初めて東京へ
大学院の入試もあと二ヶ月ほどに迫った頃、ゼミの加藤先生に東京に行ってくるように言われた。
明治大学大学院の栗本慎一郎教授(当時)が事前に私と会って話をしておきたいということだった。
私は著名な教授と直接会えるということで、とても嬉しかった。すぐに東京行きの準備を進めた。東京に出たことはこれまでに一度もなかった。
私から直接先方に連絡をとって、具体的な日取りや場所を決めてもらうことになった。最初に連絡をしたときは本当に緊張したものだ。
私はすでに東京の大学に進学していた友人の所(福生)に泊めてもらうことにして、そこから待ち合わせ場所に向かうことにした。
その教授は非常に忙しい人であったので、私と会うために時間を割いてもらうだけでも本当に申し訳ない気がした。

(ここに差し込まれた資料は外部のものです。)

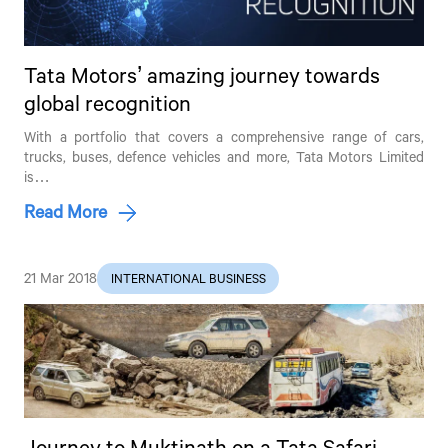
Tata Motors’ amazing journey towards
global recognition
With a portfolio that covers a comprehensive range of cars,
trucks, buses, defence vehicles and more,
Tata Motors
Limited
is…
Read More
21 Mar 2018
INTERNATIONAL BUSINESS
Journey to Muktinath on a Tata Safari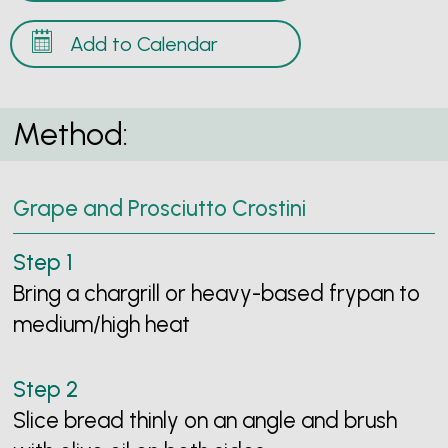
Add to Calendar
Method:
Grape and Prosciutto Crostini
Bring a chargrill or heavy-based frypan to
medium/high heat
Slice bread thinly on an angle and brush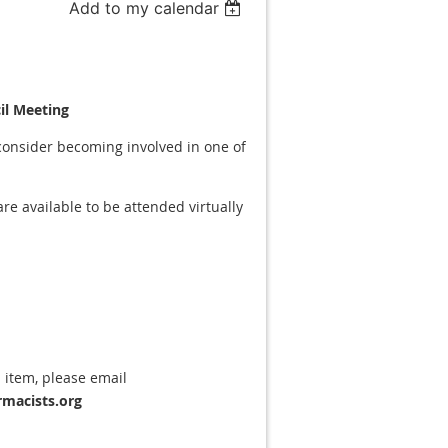
Add to my calendar
il Meeting
consider becoming involved in one of
e available to be attended virtually
 item, please email
macists.org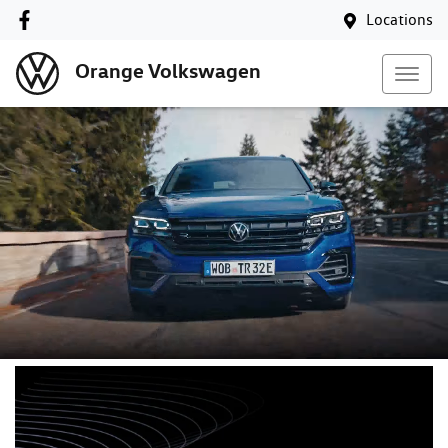
Locations
Orange Volkswagen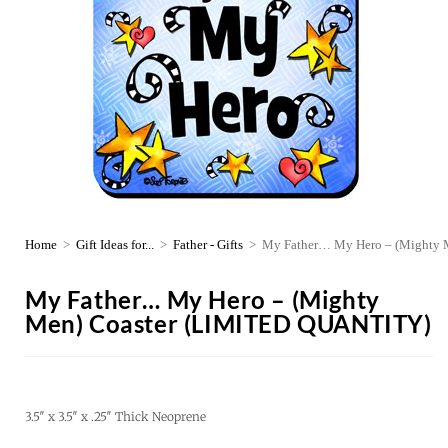
Home
>
Gift Ideas for...
>
Father - Gifts
>
My Father… My Hero – (Mighty
My Father… My Hero – (Mighty
Men) Coaster (LIMITED QUANTITY)
3.5″ x 3.5″ x .25″ Thick Neoprene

大学院は教授との距離が非常に近く、徒弟制に近いものがある。
教授が大学院に行くことを希望していた私の人柄を知りたいと思ったのは当然のことだっただろう。私が変な学生だったら(間違いなく変な学生なのだが)拒否もあり得たかもしれない。
ある大学から別の大学の大学院に行くことはなかなか難しいと言われていたが、そんな事情もあったのかもしれない。
もう寒くなってきた時期、私は東京に向かった。